START Given data

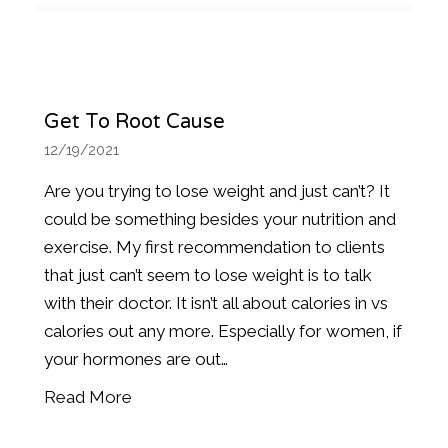
Get To Root Cause
12/19/2021
Are you trying to lose weight and just can’t? It
could be something besides your nutrition and
exercise. My first recommendation to clients
that just can’t seem to lose weight is to talk
with their doctor. It isn’t all about calories in vs
calories out any more. Especially for women, if
your hormones are out…
Read More
about Get to Root Cause
ver 50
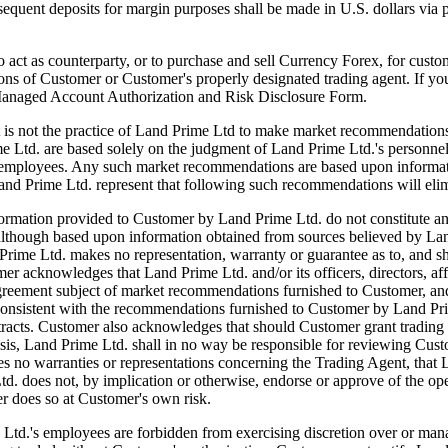
ubsequent deposits for margin purposes shall be made in U.S. dollars via
 counterparty, or to purchase and sell Currency Forex, for customer'
tions of Customer or Customer's properly designated trading agent. If y
 Managed Account Authorization and Risk Disclosure Form.
actice of Land Prime Ltd to make market recommendations. Howe
e Ltd. are based solely on the judgment of Land Prime Ltd.'s personn
and employees. Any such market recommendations are based upon informat
and Prime Ltd. represent that following such recommendations will elim
tion provided to Customer by Land Prime Ltd. do not constitute an offer
although based upon information obtained from sources believed by Land
rime Ltd. makes no representation, warranty or guarantee as to, and sha
acknowledges that Land Prime Ltd. and/or its officers, directors, affil
greement subject of market recommendations furnished to Customer, and 
t be consistent with the recommendations furnished to Customer by Land
ntracts. Customer also acknowledges that should Customer grant trading 
basis, Land Prime Ltd. shall in no way be responsible for reviewing C
 no warranties or representations concerning the Trading Agent, that L
td. does not, by implication or otherwise, endorse or approve of the o
r does so at Customer's own risk.
s employees are forbidden from exercising discretion over or managi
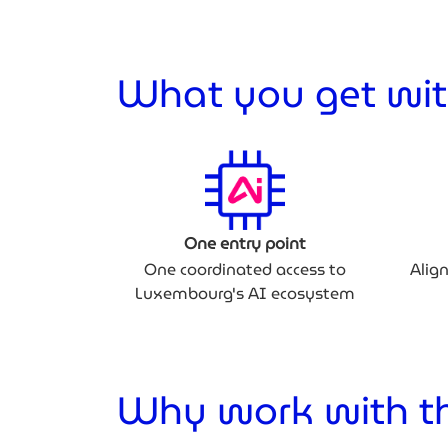
What you get wit
One entry point
One coordinated access to
Alig
Luxembourg's AI ecosystem
Why work with th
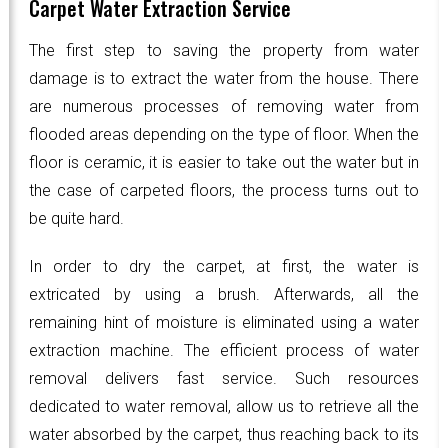
Carpet Water Extraction Service
The first step to saving the property from water
damage is to extract the water from the house. There
are numerous processes of removing water from
flooded areas depending on the type of floor. When the
floor is ceramic, it is easier to take out the water but in
the case of carpeted floors, the process turns out to
be quite hard.
In order to dry the carpet, at first, the water is
extricated by using a brush. Afterwards, all the
remaining hint of moisture is eliminated using a water
extraction machine. The efficient process of water
removal delivers fast service. Such resources
dedicated to water removal, allow us to retrieve all the
water absorbed by the carpet, thus reaching back to its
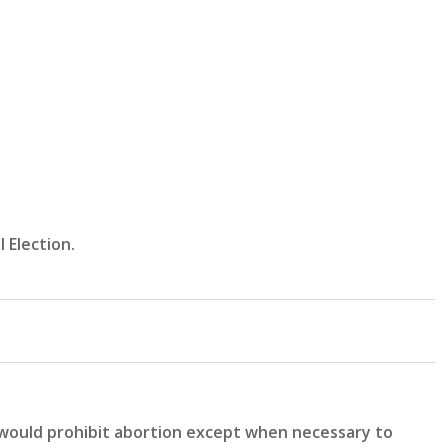
 Election.
 would prohibit abortion except when necessary to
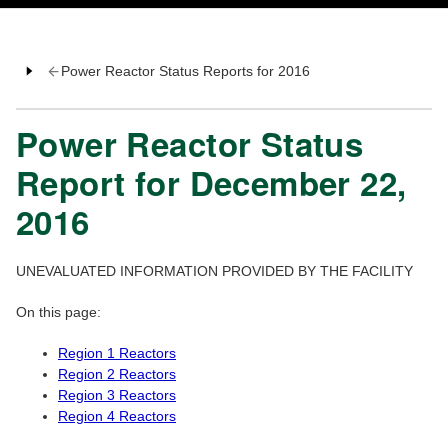
Power Reactor Status Reports for 2016
Power Reactor Status
Report for December 22,
2016
UNEVALUATED INFORMATION PROVIDED BY THE FACILITY
On this page:
Region 1 Reactors
Region 2 Reactors
Region 3 Reactors
Region 4 Reactors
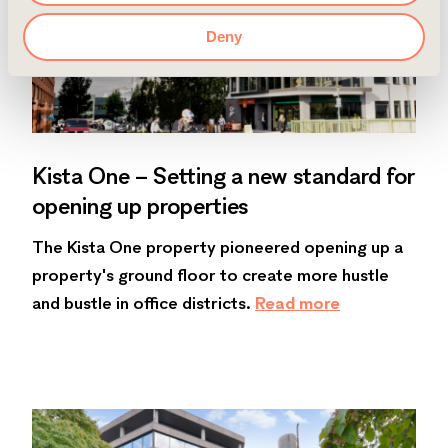
Deny
Kista One – Setting a new standard for
opening up properties
The Kista One property pioneered opening up a
property's ground floor to create more hustle
and bustle in office districts.
Read more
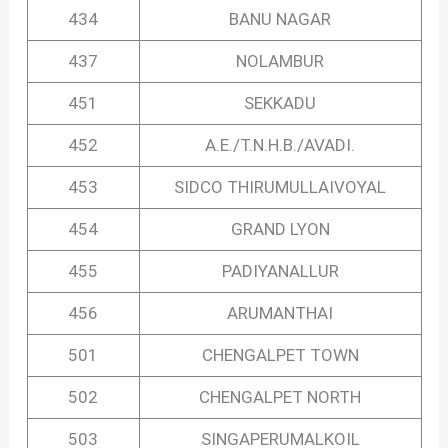
434
BANU NAGAR
437
NOLAMBUR
451
SEKKADU
452
A.E./T.N.H.B./AVADI.
453
SIDCO THIRUMULLAIVOYAL
454
GRAND LYON
455
PADIYANALLUR
456
ARUMANTHAI
501
CHENGALPET TOWN
502
CHENGALPET NORTH
503
SINGAPERUMALKOIL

END Given data

- _Exercise instructions_
Show all lines from the records above where the word "market" occurs.

- _Reply_
actice of Land Prime Ltd to make market recommendations. Howe
and employees. Any such market recommendations are based upon informat
greement subject of market recommendations furnished to Customer, and 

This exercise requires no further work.